Estos atorrantes, tan reales y tan ficticios, son las amistades más longevas que conservo. Pero no las más profundas, eso no, porque ellos son muy celosos de su vida privada y no suelen cotillear los excesos de la fama. Nuestra amistad no da para convertirlos en padrinos de mis hijos ni en albaceas de mis propiedades, pero sí para celebrar juntos estas películas que son las pequeñas alegrías de la vida, los ratos ganados a las tardes de invierno cuando ya no para de llover.

“El irlandés”. esta vez, lo reconozco, les ha salido demasiado larga. Cojonuda, pero demasiado larga. Confieso que he interrumpido tres veces la sesión del mismo modo que San Pedro negó tres veces a Jesús en un pecado que algunos exégetas consideran mortal de necesidad. Me he levantado una vez para mear, otra para abrir el frigorífico y otra, simplemente, para estirar las piernas por el pasillo, como se hacía antiguamente en los cines cuando ponían el rótulo de “Intermedio” y la gente salía a fumar o a debatir el derrotero de la trama. 

En una sala de cine yo nunca hubiera perpetrado estos pecados contra el séptimo arte. Los cines eran lugares sagrados y las imágenes allí expuestas merecían el máximo respeto.
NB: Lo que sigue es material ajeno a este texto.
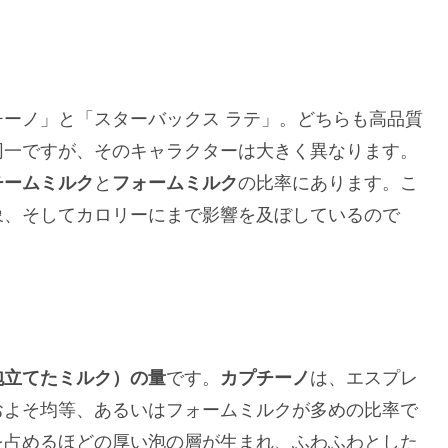
ーノ」と「スターバックス ラテ」。どちらも高品質
同一ですが、そのキャラクターは大きく異なります。
チームミルク
と
フォームミルク
の比率
にあります。こ
象、そしてカロリーにまで影響を及ぼしているので
泡立てたミルク）の量
です。
カプチーノ
は、エスプレ
およそ均等、あるいはフォームミルクが多めの比率で
を占めるほどの厚い泡の層が生まれ、ふわふわとした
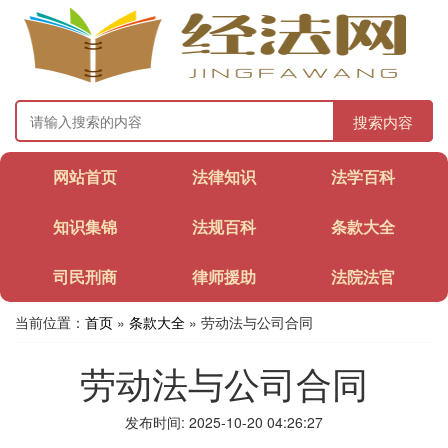
搜索内容
网站首页
法律知识
法学百科
知识集锦
法规百科
条款大全
司民刑商
律师援助
法院法官
当前位置：
首页
»
条款大全
» 劳动法与公司合同
劳动法与公司合同
发布时间: 2025-10-20 04:26:27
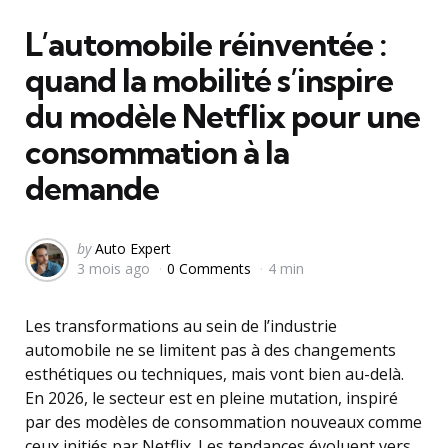
in
L’automobile réinventée :
quand la mobilité s’inspire
du modèle Netflix pour une
consommation à la
demande
Posted
by
Auto Expert
3 mois ago
0 Comments
4 min
by
Les transformations au sein de l’industrie
automobile ne se limitent pas à des changements
esthétiques ou techniques, mais vont bien au-delà.
En 2026, le secteur est en pleine mutation, inspiré
par des modèles de consommation nouveaux comme
ceux initiés par Netflix. Les tendances évoluent vers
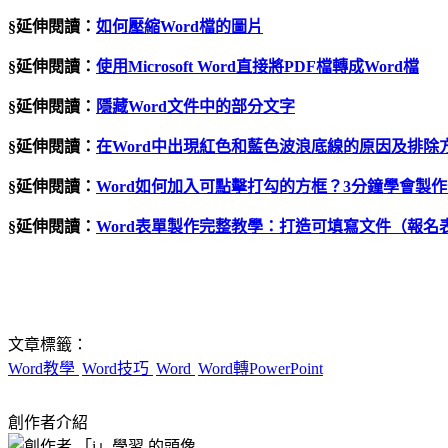
§延伸閱讀：
如何壓縮Word檔的圖片
§延伸閱讀：
使用Microsoft Word直接將PDF檔轉成Word檔
§延伸閱讀：
隱藏Word文件中的部分文字
§延伸閱讀：
在Word中出現紅色和藍色波浪底線的原因及排除
§延伸閱讀：
Word如何加入可點擊打勾的方框？3分鐘學會製
§延伸閱讀：
Word表單製作完整教學：打造可填寫文件（報名
文章標籤：
Word教學
Word技巧
Word
Word轉PowerPoint
創作者介紹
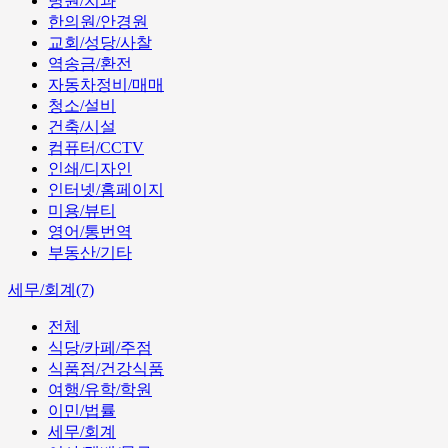
병원/치과
한의원/안경원
교회/성당/사찰
역송금/환전
자동차정비/매매
청소/설비
건축/시설
컴퓨터/CCTV
인쇄/디자인
인터넷/홈페이지
미용/뷰티
영어/통번역
부동산/기타
세무/회계(7)
전체
식당/카페/주점
식품점/건강식품
여행/유학/학원
이민/법률
세무/회계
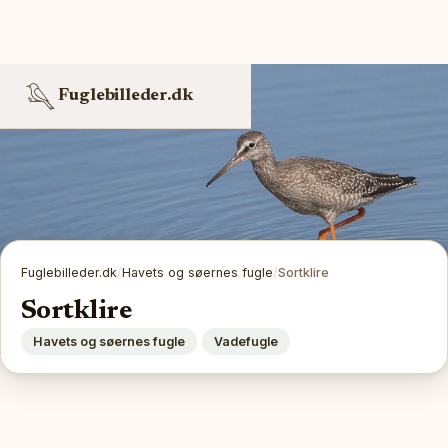
Fuglebilleder.dk
Fuglebilleder.dk
/
Havets og søernes fugle
/
Sortklire
Sortklire
Havets og søernes fugle
Vadefugle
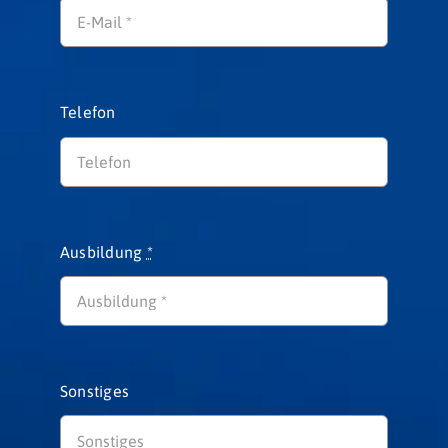
Telefon
Ausbildung
*
Sonstiges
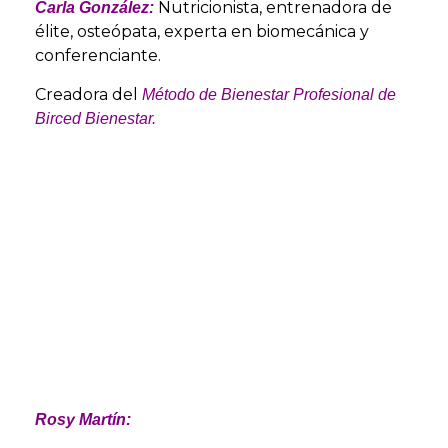
Nutricionista, entrenadora de
Carla González:
élite, osteópata, experta en biomecánica y
conferenciante.
Creadora del
Método de Bienestar Profesional de
Birced Bienestar.
Rosy Martín:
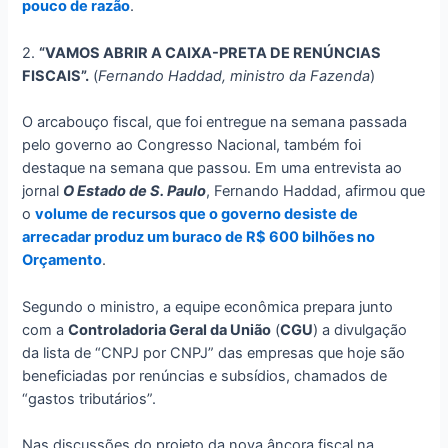
pouco de razão
.
2.
“VAMOS ABRIR A CAIXA-PRETA DE RENÚNCIAS
FISCAIS”.
(
Fernando Haddad, ministro da Fazenda
)
O arcabouço fiscal, que foi entregue na semana passada
pelo governo ao Congresso Nacional, também foi
destaque na semana que passou. Em uma entrevista ao
jornal
O Estado de S. Paulo
, Fernando Haddad, afirmou que
o
volume de recursos que o governo desiste de
arrecadar produz um buraco de R$ 600 bilhões no
Orçamento
.
Segundo o ministro, a equipe econômica prepara junto
com a
Controladoria Geral da União
(
CGU
) a divulgação
da lista de “CNPJ por CNPJ” das empresas que hoje são
beneficiadas por renúncias e subsídios, chamados de
“gastos tributários”.
Nas discussões do projeto da nova âncora fiscal na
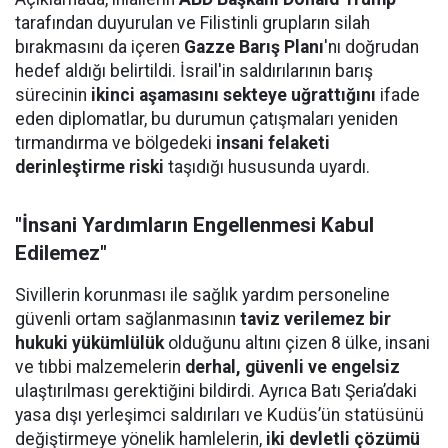
tarafından duyurulan ve Filistinli grupların silah
bırakmasını da içeren
Gazze Barış Planı
'nı doğrudan
hedef aldığı belirtildi. İsrail'in saldırılarının barış
sürecinin
ikinci aşamasını sekteye uğrattığını
ifade
eden diplomatlar, bu durumun çatışmaları yeniden
tırmandırma ve bölgedeki
insani felaketi
derinleştirme riski
taşıdığı hususunda uyardı.
"İnsani Yardımların Engellenmesi Kabul
Edilemez"
Sivillerin korunması ile sağlık yardım personeline
güvenli ortam sağlanmasının
taviz verilemez bir
hukuki yükümlülük
olduğunu altını çizen 8 ülke, insani
ve tıbbi malzemelerin
derhal, güvenli ve engelsiz
ulaştırılması gerektiğini bildirdi. Ayrıca Batı Şeria’daki
yasa dışı yerleşimci saldırıları ve Kudüs’ün statüsünü
değiştirmeye yönelik hamlelerin,
iki devletli çözümü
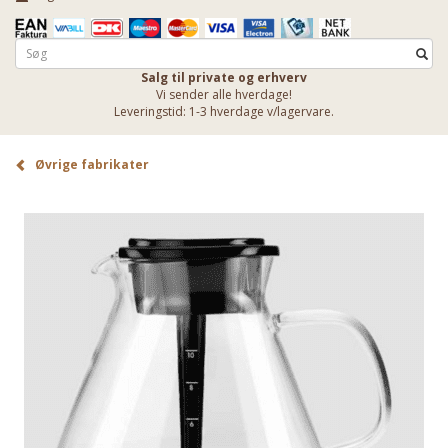
Salg til private og erhverv
Vi sender alle hverdage!
Leveringstid: 1-3 hverdage v/lagervare.
Øvrige fabrikater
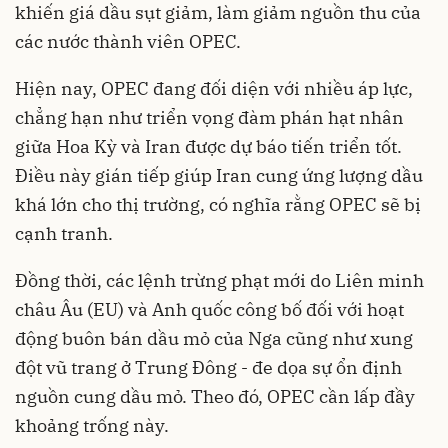
khiến giá dầu sụt giảm, làm giảm nguồn thu của
các nước thành viên OPEC.
Hiện nay, OPEC đang đối diện với nhiều áp lực,
chẳng hạn như triển vọng đàm phán hạt nhân
giữa Hoa Kỳ và Iran được dự báo tiến triển tốt.
Điều này gián tiếp giúp Iran cung ứng lượng dầu
khá lớn cho thị trường, có nghĩa rằng OPEC sẽ bị
cạnh tranh.
Đồng thời, các lệnh trừng phạt mới do Liên minh
châu Âu (EU) và Anh quốc công bố đối với hoạt
động buôn bán dầu mỏ của Nga cũng như xung
đột vũ trang ở Trung Đông - đe dọa sự ổn định
nguồn cung dầu mỏ. Theo đó, OPEC cần lấp đầy
khoảng trống này.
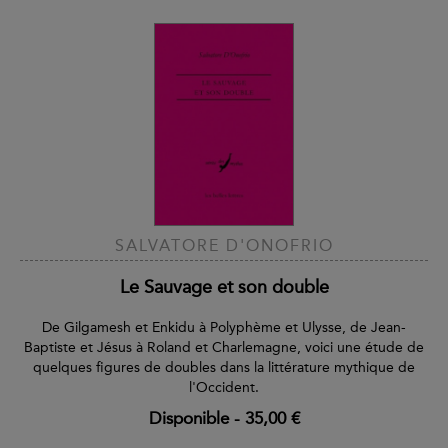
SALVATORE D'ONOFRIO
Le Sauvage et son double
De Gilgamesh et Enkidu à Polyphème et Ulysse, de Jean-
Baptiste et Jésus à Roland et Charlemagne, voici une étude de
quelques figures de doubles dans la littérature mythique de
l'Occident.
Disponible
-
35,00 €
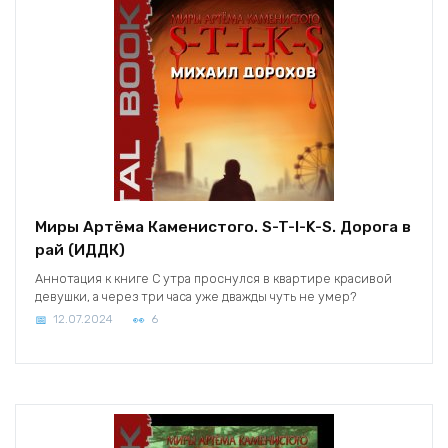
Миры Артёма Каменистого. S-T-I-K-S. Дорога в
рай (ИДДК)
Аннотация к книге С утра проснулся в квартире красивой
девушки, а через три часа уже дважды чуть не умер?
12.07.2024
6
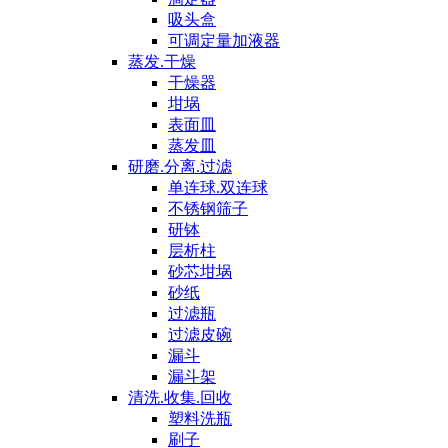
吸头盒
可调定量加液器
蒸发.干燥
干燥器
坩埚
表面皿
蒸发皿
研磨.分离.过滤
单连球.双连球
不锈钢筛子
研钵
层析柱
砂芯坩埚
砂纸
过滤瓶
过滤皮碗
漏斗
漏斗架
清洗.收集.回收
塑料洗瓶
刷子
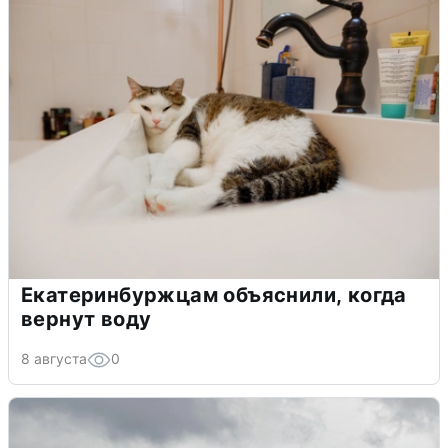
Екатеринбуржцам объяснили, когда
вернут воду
8 августа
0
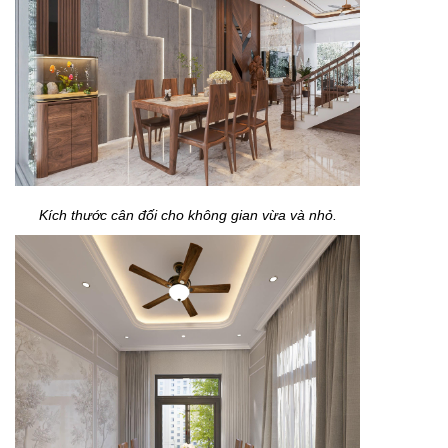
Kích thước cân đối cho không gian vừa và nhỏ.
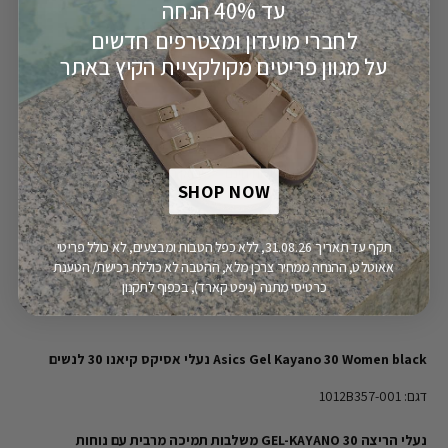
עד 40% הנחה
מק"ט:
110007348
לחברי מועדון ומצטרפים חדשים
על מגוון פריטים מקולקציית הקיץ באתר
הוספה לסל
משלוח חינם
יבואן רשמי
SHOP NOW
מעל 149.9 ש"ח
תקף עד תאריך 31.08.26, ללא כפל הטבות ומבצעים, לא כולל פריטי
אאוטלט, ההנחה ממחיר צרכן מלא, ההטבה לא כוללת רכישת/ הטענת
כרטיסי מתנה (גיפט קארד), בכפוף לתקנון
פירוט מוצר
Asics Gel Kayano 30 Women black נעלי אסיקס קיאנו 30 לנשים
דגם: 1012B357-001
נעלי הריצה GEL-KAYANO 30 משלבות תמיכה מרבית עם נוחות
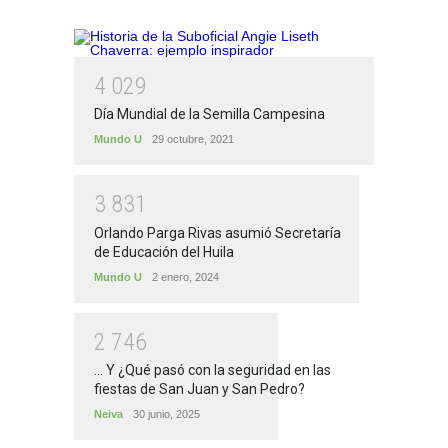
4
0
2
9
Día Mundial de la Semilla Campesina
Mundo U
29 octubre, 2021
3
8
3
1
Orlando Parga Rivas asumió Secretaría
de Educación del Huila
Mundo U
2 enero, 2024
2
7
4
6
... Y ¿Qué pasó con la seguridad en las
fiestas de San Juan y San Pedro?
Neiva
30 junio, 2025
Pero a los cines de mi pueblo jamás llegaron las homilías en latín subtitulado y los in-files consumían alimentos muy ruidosos y ajenos a las hostias consagradas. Es por eso que terminé apostatando de la misa dominical y siempre he visto “El irlandés” en la República Independiente de mi Casa, donde uno, la verdad, tampoco acaba nunca de concentrarse entre los estímulos del teléfono y las preocupaciones que a veces zumban como mosquitos o como balas de una traición inesperada.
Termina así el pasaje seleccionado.